* **Exercise prompt**
Read the lines of the data below and retrieve those with "vybrat".

[Records from a data collection]
━━━━━━━━━━━━━━━━━━━━━━━━━━━━━━

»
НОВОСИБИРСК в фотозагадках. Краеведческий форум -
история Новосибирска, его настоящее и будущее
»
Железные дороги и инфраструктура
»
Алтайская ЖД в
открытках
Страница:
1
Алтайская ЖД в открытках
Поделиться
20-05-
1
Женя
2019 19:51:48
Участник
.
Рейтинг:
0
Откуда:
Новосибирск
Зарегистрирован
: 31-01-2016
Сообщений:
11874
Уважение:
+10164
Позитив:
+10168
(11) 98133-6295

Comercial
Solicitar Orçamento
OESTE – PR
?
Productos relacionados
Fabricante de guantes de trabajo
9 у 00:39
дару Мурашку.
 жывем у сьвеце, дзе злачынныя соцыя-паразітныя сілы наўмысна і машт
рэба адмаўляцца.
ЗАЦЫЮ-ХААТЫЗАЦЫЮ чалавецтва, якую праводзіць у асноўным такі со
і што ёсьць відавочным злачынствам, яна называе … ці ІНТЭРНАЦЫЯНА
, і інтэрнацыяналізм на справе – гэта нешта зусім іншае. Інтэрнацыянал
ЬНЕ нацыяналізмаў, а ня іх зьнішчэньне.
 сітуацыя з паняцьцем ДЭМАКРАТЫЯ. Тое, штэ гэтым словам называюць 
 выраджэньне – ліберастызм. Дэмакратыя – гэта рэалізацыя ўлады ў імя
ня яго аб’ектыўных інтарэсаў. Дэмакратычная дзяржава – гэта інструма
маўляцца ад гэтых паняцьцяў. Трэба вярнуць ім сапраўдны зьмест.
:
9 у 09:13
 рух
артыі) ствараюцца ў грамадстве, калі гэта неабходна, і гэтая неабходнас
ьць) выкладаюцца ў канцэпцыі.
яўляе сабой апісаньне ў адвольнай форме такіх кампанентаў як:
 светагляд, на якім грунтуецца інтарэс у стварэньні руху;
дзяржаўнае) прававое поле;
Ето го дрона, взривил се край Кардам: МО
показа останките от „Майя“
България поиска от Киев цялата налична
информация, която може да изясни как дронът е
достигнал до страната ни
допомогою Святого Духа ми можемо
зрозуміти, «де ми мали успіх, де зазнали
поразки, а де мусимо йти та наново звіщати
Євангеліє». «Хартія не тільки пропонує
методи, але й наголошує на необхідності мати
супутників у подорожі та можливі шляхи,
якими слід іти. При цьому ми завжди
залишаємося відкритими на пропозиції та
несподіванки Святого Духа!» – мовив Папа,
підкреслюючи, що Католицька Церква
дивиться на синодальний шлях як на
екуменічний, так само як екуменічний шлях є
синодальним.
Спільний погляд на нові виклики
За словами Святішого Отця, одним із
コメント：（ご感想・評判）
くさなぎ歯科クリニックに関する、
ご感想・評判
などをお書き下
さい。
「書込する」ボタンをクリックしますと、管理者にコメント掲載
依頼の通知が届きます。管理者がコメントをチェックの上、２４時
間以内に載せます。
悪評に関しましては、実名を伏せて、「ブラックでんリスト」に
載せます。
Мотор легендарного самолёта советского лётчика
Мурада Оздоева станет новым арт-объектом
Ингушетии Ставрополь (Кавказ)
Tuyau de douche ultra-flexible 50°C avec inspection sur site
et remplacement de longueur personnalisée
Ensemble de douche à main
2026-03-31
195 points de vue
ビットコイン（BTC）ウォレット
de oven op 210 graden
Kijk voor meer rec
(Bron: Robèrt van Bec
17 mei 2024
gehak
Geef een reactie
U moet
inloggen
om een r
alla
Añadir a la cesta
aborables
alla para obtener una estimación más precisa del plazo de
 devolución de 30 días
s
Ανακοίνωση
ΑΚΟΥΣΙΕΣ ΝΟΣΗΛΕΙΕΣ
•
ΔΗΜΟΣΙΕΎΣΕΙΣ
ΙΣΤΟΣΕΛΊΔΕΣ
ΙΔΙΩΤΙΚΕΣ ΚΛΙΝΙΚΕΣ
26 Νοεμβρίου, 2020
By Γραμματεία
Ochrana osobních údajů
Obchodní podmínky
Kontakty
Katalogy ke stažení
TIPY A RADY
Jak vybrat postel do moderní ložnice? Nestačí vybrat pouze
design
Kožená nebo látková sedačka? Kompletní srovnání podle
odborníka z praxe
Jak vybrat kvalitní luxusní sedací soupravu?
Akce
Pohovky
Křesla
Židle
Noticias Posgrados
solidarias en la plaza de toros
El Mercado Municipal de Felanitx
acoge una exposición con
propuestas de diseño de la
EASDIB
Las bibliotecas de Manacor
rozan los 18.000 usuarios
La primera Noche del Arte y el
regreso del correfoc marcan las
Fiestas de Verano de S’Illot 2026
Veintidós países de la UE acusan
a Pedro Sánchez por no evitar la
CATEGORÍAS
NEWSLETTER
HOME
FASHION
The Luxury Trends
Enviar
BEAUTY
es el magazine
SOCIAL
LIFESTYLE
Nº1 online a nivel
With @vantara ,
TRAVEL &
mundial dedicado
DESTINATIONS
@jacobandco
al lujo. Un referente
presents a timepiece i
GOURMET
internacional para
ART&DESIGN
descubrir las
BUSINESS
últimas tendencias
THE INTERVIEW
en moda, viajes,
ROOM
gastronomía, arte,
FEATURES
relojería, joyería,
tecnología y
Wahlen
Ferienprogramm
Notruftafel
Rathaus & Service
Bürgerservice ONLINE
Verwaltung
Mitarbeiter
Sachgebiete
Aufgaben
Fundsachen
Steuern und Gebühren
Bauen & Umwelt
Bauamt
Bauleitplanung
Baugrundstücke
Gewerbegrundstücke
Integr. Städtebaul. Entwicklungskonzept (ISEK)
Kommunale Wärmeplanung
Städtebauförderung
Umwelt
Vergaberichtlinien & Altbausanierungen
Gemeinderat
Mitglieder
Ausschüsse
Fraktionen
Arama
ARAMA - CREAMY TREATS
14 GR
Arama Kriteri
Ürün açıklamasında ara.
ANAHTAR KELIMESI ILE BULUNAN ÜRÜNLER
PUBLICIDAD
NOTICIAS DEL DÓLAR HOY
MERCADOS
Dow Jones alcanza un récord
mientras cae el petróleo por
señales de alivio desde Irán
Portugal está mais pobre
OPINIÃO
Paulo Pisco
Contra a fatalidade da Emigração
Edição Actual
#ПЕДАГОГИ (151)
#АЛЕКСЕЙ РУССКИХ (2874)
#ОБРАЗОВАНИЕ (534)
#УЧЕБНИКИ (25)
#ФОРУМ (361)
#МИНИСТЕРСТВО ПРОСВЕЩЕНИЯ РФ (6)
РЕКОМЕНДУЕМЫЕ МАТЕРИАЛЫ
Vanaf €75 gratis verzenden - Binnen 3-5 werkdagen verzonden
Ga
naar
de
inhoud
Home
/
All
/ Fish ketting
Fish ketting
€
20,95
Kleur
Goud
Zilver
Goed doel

━━━━━━━━━━━━━━━━━━━━━━━━━━━━━━

* **Exercise solution**
Jak vybrat postel do moderní ložnice? Nestačí vybrat pouze
Jak vybrat kvalitní luxusní sedací soupravu?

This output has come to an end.